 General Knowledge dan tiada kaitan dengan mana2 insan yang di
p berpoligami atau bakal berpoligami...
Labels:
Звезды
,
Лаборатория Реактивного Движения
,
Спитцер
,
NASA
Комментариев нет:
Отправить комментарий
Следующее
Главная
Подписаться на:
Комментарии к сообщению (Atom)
---+---
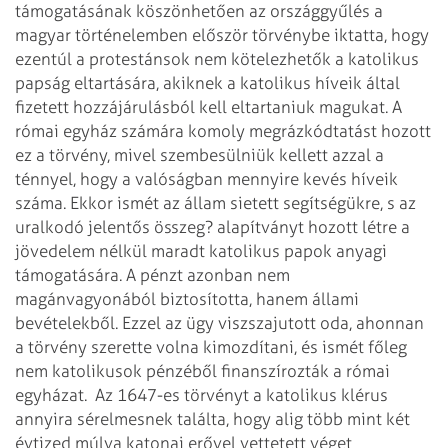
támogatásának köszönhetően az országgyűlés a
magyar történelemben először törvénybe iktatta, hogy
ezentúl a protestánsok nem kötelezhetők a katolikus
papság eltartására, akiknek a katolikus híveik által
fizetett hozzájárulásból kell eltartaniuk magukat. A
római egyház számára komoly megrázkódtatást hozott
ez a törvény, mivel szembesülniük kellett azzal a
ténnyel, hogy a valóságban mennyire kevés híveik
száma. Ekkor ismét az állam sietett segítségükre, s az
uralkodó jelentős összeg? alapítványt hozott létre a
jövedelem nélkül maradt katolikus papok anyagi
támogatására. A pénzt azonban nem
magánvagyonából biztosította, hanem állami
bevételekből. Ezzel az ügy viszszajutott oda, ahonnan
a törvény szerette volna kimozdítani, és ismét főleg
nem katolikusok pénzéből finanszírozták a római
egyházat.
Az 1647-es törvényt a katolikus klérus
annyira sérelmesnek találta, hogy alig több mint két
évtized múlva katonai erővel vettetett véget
---+---
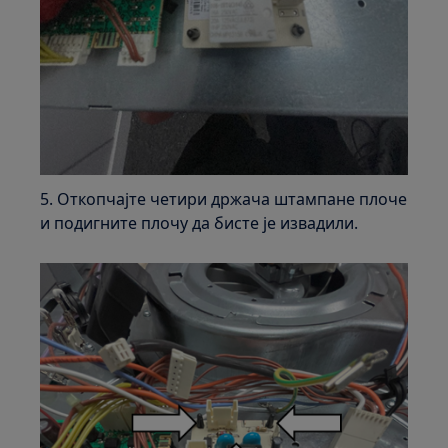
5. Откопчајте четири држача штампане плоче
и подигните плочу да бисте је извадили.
---+---
__Task details__: A complete answer lists each line of the data that holds the word "római".

__Answer for this exercise__:
római egyház számára komoly megrázkódtatást hozott
nem katolikusok pénzéből finanszírozták a római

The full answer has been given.